The plague of the eastern wind [7] at the sounding of the first trumpet, was to fall upon the Earth, that is, upon the nations of the Greek Empire. Accordingly, after the death of Theodosius the great, the Goths, Sarmatians, Hunns, Isaurians, and Austorian Moors invaded and miserably wasted Greece, Thrace, Asia minor, Armenia, Syria, Egypt, Lybia, and Illyricum, for ten or twelve years together.
The plague of the western wind at the sounding of the second trumpet, was to fall upon the Sea, or Western Empire, by means of a great mountain burning with fire cast into it, and turning it to blood. Accordingly in the year 407, that Empire began to be invaded by the Visigoths, Vandals, Alans, Sueves, Burgundians, Ostrogoths, Heruli, Quadi, Gepides; and by these wars it was broken into ten kingdoms, and miserably wasted: and Rome itself, the burning mountain, was besieged and taken by the Ostrogoths, in the beginning of these miseries.
The plague of the southern wind at the sounding of the third trumpet, was to cause a great star, burning as it were a lamp, to fall from heaven upon the rivers and fountains of waters, the Western Empire now divided into many kingdoms, and to turn them to wormwood and blood, and make them bitter. Accordingly Genseric, the King of the Vandals and Alans in Spain, A.C. 427, enter'd Africa with an army of eighty thousand men; where he invaded the Moors, and made war upon the Romans, both there and on the sea-coasts of Europe, for fifty years together, almost without intermission, taking Hippo A.C. 431, and Carthage the capital of Africa A.C. 439. In A.C. 455, with a numerous fleet and an army of three hundred thousand Vandals and Moors, he invaded Italy, took and plundered Rome, Naples, Capua, and many other cities; carrying thence their wealth with the flower of the people into Africa: and the next year, A.C. 456, he rent all Africa from the Empire, totally expelling the Romans. Then the Vandals invaded and took the Islands of the Mediterranean, Sicily, Sardinia, Corsica, Ebusus, Majorca, Minorca, &c. and Ricimer besieged the Emperer Anthemius in Rome, took the city, and gave his soldiers the plunder, A.C. 472. The Visigoths about the same time drove the Romans out of Spain: and now the Western Emperor, the great star which fell from heaven, burning as it were a lamp, having by all these wars gradually lost almost all his dominions, was invaded, and conquered in one year by Odoacer King of the Heruli, A.C. 476. After this the Moors revolted A.C. 477, and weakned the Vandals by several wars, and took Mauritania from them. These wars continued till the Vandals were conquered by Belisarius, A.C. 534. and by all these wars Africa was almost depopulated, according to Procopius, who reckons that above five millions of men perished in them. When the Vandals first invaded Africa, that country was very populous, consisting of about 700 bishopricks, more than were in all France, Spain and Italy together: but by the wars between the Vandals, Romans and Moors, it was depopulated to that degree, that Procopius tells us, it was next to a miracle for a traveller to see a man.

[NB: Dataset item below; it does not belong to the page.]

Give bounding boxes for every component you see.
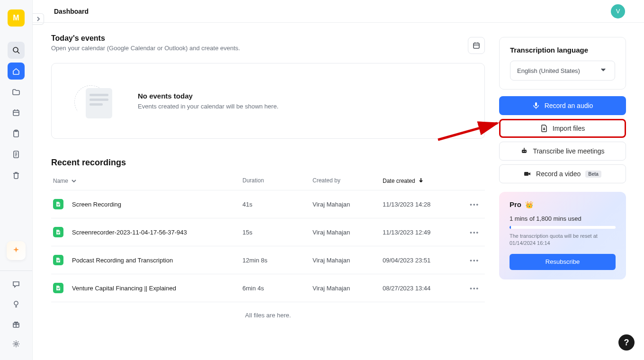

In pouring out the third vial it is [8] said: Thou art righteous, O Lord,—because thou hast judged thus: for they have shed the blood of thy Saints and Prophets, and thou hast given them blood to drink, for they are worthy. How they shed the blood of Saints, may be understood by the following Edict of the Emperor Honorius, procured by four Bishops sent to him by a Council of African Bishops, who met at Carthage 14 June, A.C. 410.
Impp. Honor. &. Theod. AA. Heracliano Com. Afric.
Oraculo penitus remoto, quo ad ritus suos hæreticæ superstitionis abrepserant, sciant omnes sanctæ legis inimici, plectendos se pœna & proscriptionis & sanguinis, si ultra convenire per publicum, execrandâ sceleris sui temeritate temptaverint. Dat. viii. Kal. Sept. Varano V.C. Cons. A.C. 410.
Which Edict was five years after fortified by the following.
Impp. Honor. & Theod. AA. Heracliano Com. Afric.
Sciant cuncti qui ad ritus suos hæresis superstitionibus obrepserant sacrosanctæ legis inimici, plectendos se pœnâ & proscriptionis & sanguinis, si ultra convenire per publicum exercendi sceleris sui temeritate temptaverint: ne quâ vera divinaque reverentia contagione temeretur. Dat. viii. Kal. Sept. Honorio x. & Theod. vi. AA. Coss. A.C. 415.
These Edicts being directed to the governor of Africa, extended only to the Africans. Before these there were many severe ones against the Donatists, but they did not extend to blood. These two were the first which made their meetings, and the meetings of all dissenters, capital: for by hereticks in these Edicts are meant all dissenters, as is manifest by the following against Euresius a Luciferan Bishop.
Impp. Arcad. & Honor. AA. Aureliano Proc. Africæ.
Hæreticorum vocabulo continentur, & latis adversus eos sanctionibus debent succumbere, qui vel levi argumento à judicio Catholicæ religionis & tramite detecti fuerint deviare: ideoque experientia tua Euresium hæreticum esse cognoscat. Dat. iii. Non. Sept. Constantinop. Olybrio & Probino Coss. A.C. 395.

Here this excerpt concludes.